● INFORMATION SUPPLIED

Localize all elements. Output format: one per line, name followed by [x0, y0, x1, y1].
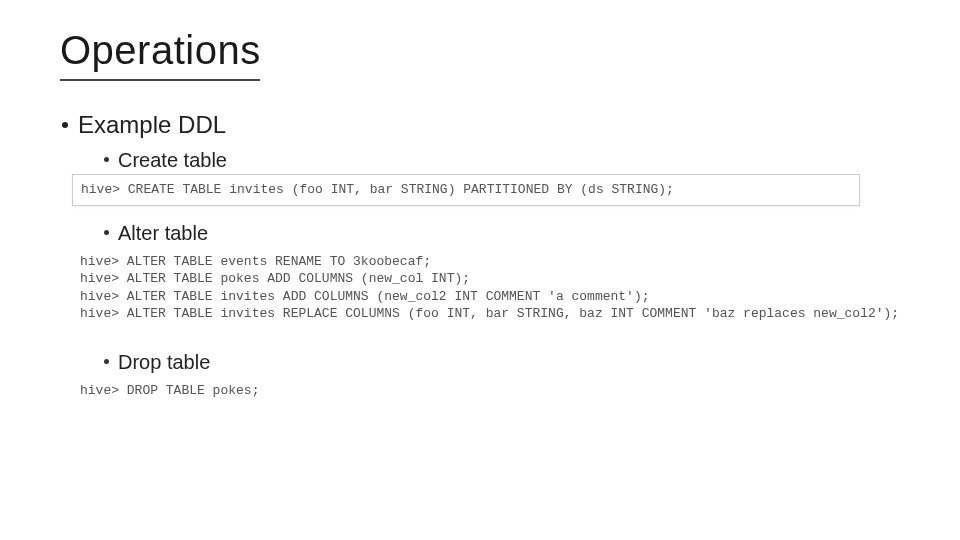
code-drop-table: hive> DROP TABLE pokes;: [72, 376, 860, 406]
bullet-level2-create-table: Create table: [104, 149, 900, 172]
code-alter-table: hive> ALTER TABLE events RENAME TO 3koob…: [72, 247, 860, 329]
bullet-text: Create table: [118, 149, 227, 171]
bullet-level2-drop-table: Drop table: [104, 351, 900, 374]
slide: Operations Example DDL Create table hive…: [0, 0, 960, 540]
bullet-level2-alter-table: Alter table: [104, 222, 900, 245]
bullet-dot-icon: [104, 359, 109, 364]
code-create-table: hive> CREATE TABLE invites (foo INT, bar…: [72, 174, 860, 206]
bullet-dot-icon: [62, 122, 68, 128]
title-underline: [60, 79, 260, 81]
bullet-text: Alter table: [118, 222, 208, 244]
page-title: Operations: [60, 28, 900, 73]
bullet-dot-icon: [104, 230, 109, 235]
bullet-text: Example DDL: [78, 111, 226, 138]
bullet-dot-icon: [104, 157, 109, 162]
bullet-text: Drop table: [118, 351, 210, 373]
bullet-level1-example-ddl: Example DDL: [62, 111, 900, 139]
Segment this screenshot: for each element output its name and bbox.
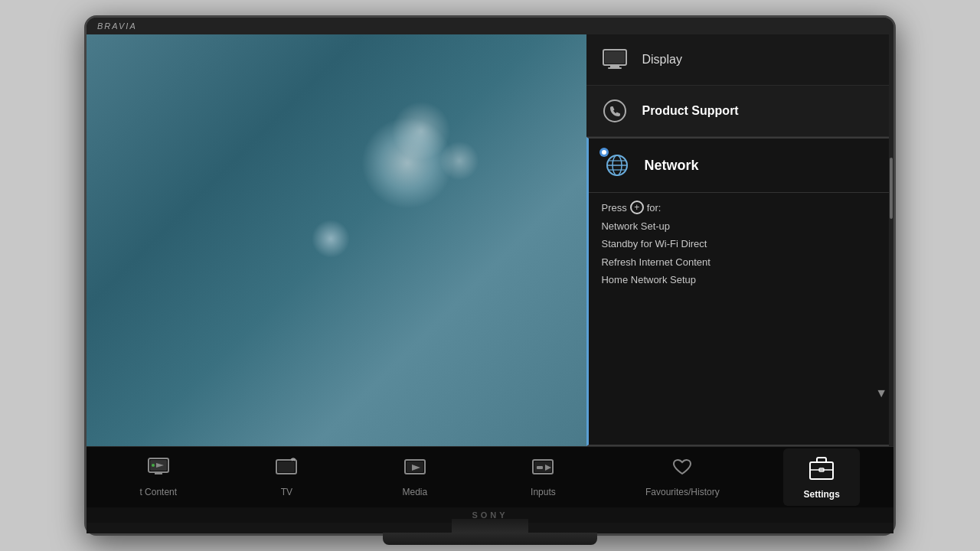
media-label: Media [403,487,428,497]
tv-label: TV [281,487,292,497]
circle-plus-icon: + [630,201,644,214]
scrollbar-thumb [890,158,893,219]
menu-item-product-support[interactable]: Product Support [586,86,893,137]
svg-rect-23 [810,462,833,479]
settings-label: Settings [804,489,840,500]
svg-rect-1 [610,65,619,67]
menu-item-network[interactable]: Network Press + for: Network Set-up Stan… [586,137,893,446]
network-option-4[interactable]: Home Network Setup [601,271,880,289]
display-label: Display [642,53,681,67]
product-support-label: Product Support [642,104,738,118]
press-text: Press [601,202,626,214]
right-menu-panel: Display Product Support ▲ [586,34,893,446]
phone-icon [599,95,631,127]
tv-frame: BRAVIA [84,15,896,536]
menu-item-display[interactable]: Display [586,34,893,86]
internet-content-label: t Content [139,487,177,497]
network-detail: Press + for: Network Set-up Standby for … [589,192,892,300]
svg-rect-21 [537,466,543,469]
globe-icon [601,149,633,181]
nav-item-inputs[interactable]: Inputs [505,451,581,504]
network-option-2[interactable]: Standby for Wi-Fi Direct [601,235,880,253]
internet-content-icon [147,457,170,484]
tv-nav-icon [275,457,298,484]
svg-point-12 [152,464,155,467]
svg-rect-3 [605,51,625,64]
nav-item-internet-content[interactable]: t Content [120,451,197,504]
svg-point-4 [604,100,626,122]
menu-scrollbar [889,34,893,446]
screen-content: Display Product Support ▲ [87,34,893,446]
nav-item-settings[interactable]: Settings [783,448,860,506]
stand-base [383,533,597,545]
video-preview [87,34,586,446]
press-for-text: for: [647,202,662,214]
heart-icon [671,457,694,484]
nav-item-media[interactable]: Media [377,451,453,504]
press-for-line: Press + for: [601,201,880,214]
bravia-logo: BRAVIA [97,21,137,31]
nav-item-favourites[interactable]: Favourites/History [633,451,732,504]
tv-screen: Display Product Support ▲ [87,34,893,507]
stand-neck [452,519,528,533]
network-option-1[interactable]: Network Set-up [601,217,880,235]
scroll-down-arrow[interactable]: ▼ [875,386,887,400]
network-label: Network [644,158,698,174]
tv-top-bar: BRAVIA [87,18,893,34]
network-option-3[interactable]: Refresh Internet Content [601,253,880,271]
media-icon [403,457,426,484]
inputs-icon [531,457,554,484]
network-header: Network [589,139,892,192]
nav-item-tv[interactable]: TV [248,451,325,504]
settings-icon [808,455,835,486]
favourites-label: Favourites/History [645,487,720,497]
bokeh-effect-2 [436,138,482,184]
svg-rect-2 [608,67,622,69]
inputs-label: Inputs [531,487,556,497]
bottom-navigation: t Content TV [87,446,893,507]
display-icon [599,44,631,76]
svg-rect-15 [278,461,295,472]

● TASK GOAL
Exclude the images and reproduce the remaining data exactly.

● RESPONSE TO THE EXERCISE
Localize all elements. Output format: one per line, name followed by [x0, y0, x1, y1].
code-drop-table: hive> DROP TABLE pokes;: [72, 376, 860, 406]
bullet-level2-create-table: Create table: [104, 149, 900, 172]
code-alter-table: hive> ALTER TABLE events RENAME TO 3koob…: [72, 247, 860, 329]
bullet-text: Create table: [118, 149, 227, 171]
bullet-level2-drop-table: Drop table: [104, 351, 900, 374]
slide: Operations Example DDL Create table hive…: [0, 0, 960, 540]
bullet-level2-alter-table: Alter table: [104, 222, 900, 245]
bullet-dot-icon: [104, 359, 109, 364]
code-create-table: hive> CREATE TABLE invites (foo INT, bar…: [72, 174, 860, 206]
bullet-dot-icon: [62, 122, 68, 128]
title-underline: [60, 79, 260, 81]
bullet-text: Alter table: [118, 222, 208, 244]
page-title: Operations: [60, 28, 900, 73]
bullet-dot-icon: [104, 230, 109, 235]
bullet-text: Example DDL: [78, 111, 226, 138]
bullet-dot-icon: [104, 157, 109, 162]
bullet-text: Drop table: [118, 351, 210, 373]
bullet-level1-example-ddl: Example DDL: [62, 111, 900, 139]
Segment this screenshot: for each element output its name and bbox.
media-label: Media [403,487,428,497]
tv-label: TV [281,487,292,497]
circle-plus-icon: + [630,201,644,214]
scrollbar-thumb [890,158,893,219]
menu-item-product-support[interactable]: Product Support [586,86,893,137]
svg-rect-23 [810,462,833,479]
settings-label: Settings [804,489,840,500]
svg-rect-1 [610,65,619,67]
menu-item-network[interactable]: Network Press + for: Network Set-up Stan… [586,137,893,446]
network-option-4[interactable]: Home Network Setup [601,271,880,289]
display-label: Display [642,53,681,67]
product-support-label: Product Support [642,104,738,118]
press-text: Press [601,202,626,214]
right-menu-panel: Display Product Support ▲ [586,34,893,446]
phone-icon [599,95,631,127]
tv-frame: BRAVIA [84,15,896,536]
menu-item-display[interactable]: Display [586,34,893,86]
internet-content-label: t Content [139,487,177,497]
network-detail: Press + for: Network Set-up Standby for … [589,192,892,300]
svg-rect-21 [537,466,543,469]
globe-icon [601,149,633,181]
nav-item-inputs[interactable]: Inputs [505,451,581,504]
network-option-2[interactable]: Standby for Wi-Fi Direct [601,235,880,253]
internet-content-icon [147,457,170,484]
tv-nav-icon [275,457,298,484]
svg-point-12 [152,464,155,467]
svg-rect-3 [605,51,625,64]
nav-item-internet-content[interactable]: t Content [120,451,197,504]
svg-point-4 [604,100,626,122]
menu-scrollbar [889,34,893,446]
screen-content: Display Product Support ▲ [87,34,893,446]
nav-item-settings[interactable]: Settings [783,448,860,506]
stand-base [383,533,597,545]
video-preview [87,34,586,446]
press-for-text: for: [647,202,662,214]
heart-icon [671,457,694,484]
nav-item-media[interactable]: Media [377,451,453,504]
press-for-line: Press + for: [601,201,880,214]
bravia-logo: BRAVIA [97,21,137,31]
nav-item-favourites[interactable]: Favourites/History [633,451,732,504]
tv-screen: Display Product Support ▲ [87,34,893,507]
stand-neck [452,519,528,533]
network-option-1[interactable]: Network Set-up [601,217,880,235]
scroll-down-arrow[interactable]: ▼ [875,386,887,400]
network-label: Network [644,158,698,174]
tv-top-bar: BRAVIA [87,18,893,34]
network-option-3[interactable]: Refresh Internet Content [601,253,880,271]
media-icon [403,457,426,484]
inputs-icon [531,457,554,484]
network-header: Network [589,139,892,192]
nav-item-tv[interactable]: TV [248,451,325,504]
settings-icon [808,455,835,486]
favourites-label: Favourites/History [645,487,720,497]
bokeh-effect-2 [436,138,482,184]
svg-rect-2 [608,67,622,69]
inputs-label: Inputs [531,487,556,497]
bottom-navigation: t Content TV [87,446,893,507]
display-icon [599,44,631,76]
svg-rect-15 [278,461,295,472]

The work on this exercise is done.